The first time I saw that, I went "no!". Then "no no!". Then "no no no!". Then I slapped myself .

If there is one general consistency in the ever-changing world of fashion, its the names of top houses. Its not just a personal stamp of a designer, its one consistency which helps build a perception of legacy with the public, the fashion press & otherwise.

When you are talking about one of the most brilliant & influential designers of the 20th century such as Yves Saint Laurent, changing the name of his house--whether or not its after he dies--is frankly a stake through the heart of that legacy. As has been mentioned by other people here.

None of what you mention in regards to possibly "distancing the brand from the original designer" seems to have much of a burden on Uncle Karl at Chanel, Alber Elbaz at Lanvin, Galliano when with Dior and so on.

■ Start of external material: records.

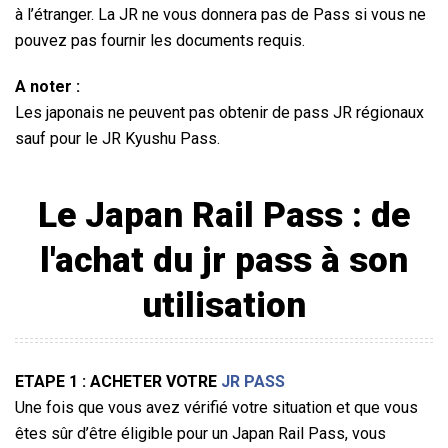
à l’étranger. La JR ne vous donnera pas de Pass si vous ne
pouvez pas fournir les documents requis.
A noter :
Les japonais ne peuvent pas obtenir de pass JR régionaux
sauf pour le JR Kyushu Pass.
Le Japan Rail Pass : de
l'achat du
jr pass
à son
utilisation
ETAPE 1 : ACHETER VOTRE
JR PASS
Une fois que vous avez vérifié votre situation et que vous
êtes sûr d’être éligible pour un Japan Rail Pass, vous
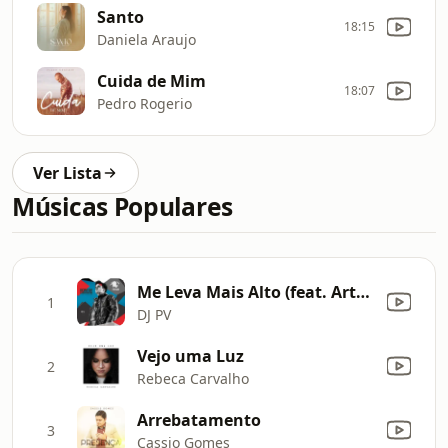
Santo
18:15
Daniela Araujo
Cuida de Mim
18:07
Pedro Rogerio
Ver Lista
Músicas Populares
Me Leva Mais Alto (feat. Arthur Henrique & John Stecca)
1
DJ PV
Vejo uma Luz
2
Rebeca Carvalho
Arrebatamento
3
Cassio Gomes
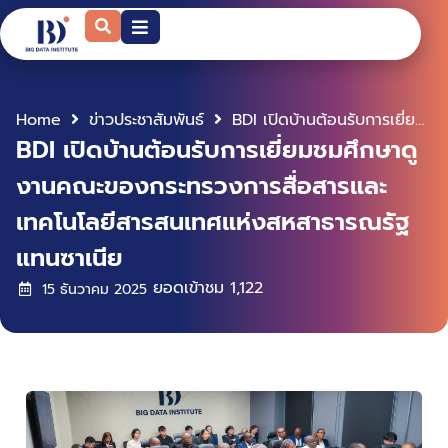
Home
ข่าวประชาสัมพันธ์
BDI เปิดบ้านต้อนรับการเยี่ยมชมศึกษาดูงานคณะของกระทรวงการสื่อสารและเทคโนโลยีสารสนเทศแห่งสหสาธารณรัฐแทนซาเนีย
BDI เปิดบ้านต้อนรับการเยี่ยมชมศึกษาดู
งานคณะของกระทรวงการสื่อสารและ
เทคโนโลยีสารสนเทศแห่งสหสาธารณรัฐ
แทนซาเนีย
ยอดเข้าชม
1,122
15 ธันวาคม 2025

Its only a burden if a designer thinks its a burden. Which is apparently what has happened here .

Frankly, the name change makes me ill. I just hope Slimane's designs (couture or otherwise) can eventually compensate.
Coco Chanel, Jeanne Lanvin and Christian Dior were all LONG dead before Lagerfeld, Elbaz or Galliano came on board. None of them were faced with the potential problem of either a living designer or said designer's very vocal business and life partner having any opinion on their work. Each of Saint Laurent's successors has had that very issue staring them in the face while heading a house that, more than Chanel, Dior or Lanvin, is so strongly revered, so protected, to the point that people take news regarding how the house identifies itself and spin it into some opera-level tragedy. Sure, the melodrama is perfectly fitting given the nature of this house's founder, but it's taken to an extreme.

Besides, the name of a house and it's legacy ultimately have nothing whatsoever to do with each other. You could call it absolutely nothing and the legacy wouldn't change as a result.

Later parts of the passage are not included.